Она взглянула удивленно:

— Нет. Конечно, нет.

— И никаких подозрений?

— Нет.

— Простите мне этот вопрос, но вы уверены, что ваш муж не уехал с другой женщиной?

Ее черные глаза гневно сверкнули:

— Я знаю, что он никогда этого не сделает! Джон не такой. Мы живем друг для друга. Он никогда не обманывал меня.

— Хорошо, — сказал Миклем, закуривая новую сигарету. — А нет ли у вас оснований считать, что ваш муж работает на МИ-5? Грубо говоря, не думаете ли вы, что он, когда бывает в поездках, выступает в роли агента или шпиона?

— Я не знаю, — ответила она в отчаянии. — Он никогда не соглашался взять меня с собой. А теперь все эти люди ведут себя так странно. Когда шпион попадается, тогда, я читала в романах, власти той страны, на которую он работает, умывают руки, не так ли?

Дон пожал плечами.

— Вероятно, так и бывает, особенно если верить романам, — он ободряюще улыбнулся. — А теперь отправляйтесь-ка домой и постарайтесь успокоиться. Предоставьте все мне. Я всегда уважал вашего мужа и сделаю все, чтобы его разыскать. Дело в том, что я очень хорошо знаком с сэром Робертом Грехэмом, о котором вы говорили, и, конечно же, его навещу. Ну, а если он мне ничего не сможет или не захочет сказать, тогда я пойду к старшему суперинтенданту Диксу из специального отдела.
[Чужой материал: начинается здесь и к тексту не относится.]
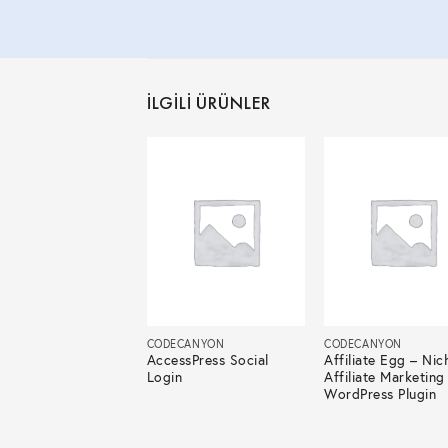
İLGILI ÜRÜNLER
ECANYON
CODECANYON
CODECANYON
Checker for
AccessPress Social
Affiliate Egg – Nic
dPress
Login
Affiliate Marketing
WordPress Plugin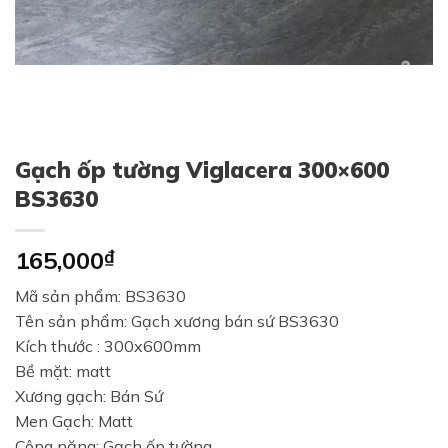
Gạch ốp tường Viglacera 300×600
BS3630
165,000
₫
Mã sản phẩm: BS3630
Tên sản phẩm: Gạch xương bán sứ BS3630
Kích thước : 300x600mm
Bề mặt: matt
Xương gạch: Bán Sứ
Men Gạch: Matt
Công năng: Gạch ốp tường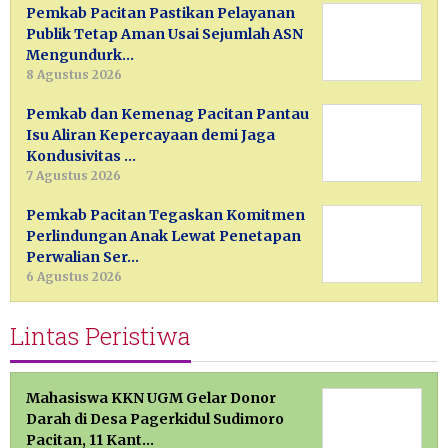
Pemkab Pacitan Pastikan Pelayanan
Publik Tetap Aman Usai Sejumlah ASN
Mengundurk…
8 Agustus 2026
Pemkab dan Kemenag Pacitan Pantau
Isu Aliran Kepercayaan demi Jaga
Kondusivitas …
7 Agustus 2026
Pemkab Pacitan Tegaskan Komitmen
Perlindungan Anak Lewat Penetapan
Perwalian Ser…
6 Agustus 2026
Lintas Peristiwa
Mahasiswa KKN UGM Gelar Donor
Darah di Desa Pagerkidul Sudimoro
Pacitan, 11 Kant…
Он — мой хороший друг. Сегодня вечером я уже буду что-то знать. Дайте мне свой телефон и адрес, я зайду к вам или, в крайнем случае, позвоню.

Внезапно Хильда закрыла лицо руками и расплакалась.

Дон Миклем встал и положил руки ей на плечи:

— Постарайтесь не сдаваться. Я согласен, что все выглядит плохо, хуже некуда, но, если что-то от меня зависит, все изменится к лучшему. Это я обещаю вам.

— Простите меня, — сказала она слабым голосом и вытерла глаза платком. — Я не знаю, как вас благодарить. Последние дни были так ужасны. По теперь я успокоилась. Да, я почти спокойна.

— Поезжайте домой и отдохните. Я не заставлю вас ждать слишком долго. — Дон улыбнулся, и Хильда с усилием улыбнулась ему в ответ. — Теперь вы не одна.

Когда женщина вышла, Дон Миклем некоторое время бессмысленно смотрел перед собой. Каждому ясно, что Трегарт попал в нехорошую историю. И надо быть очень осторожным, чтобы не вляпаться туда же.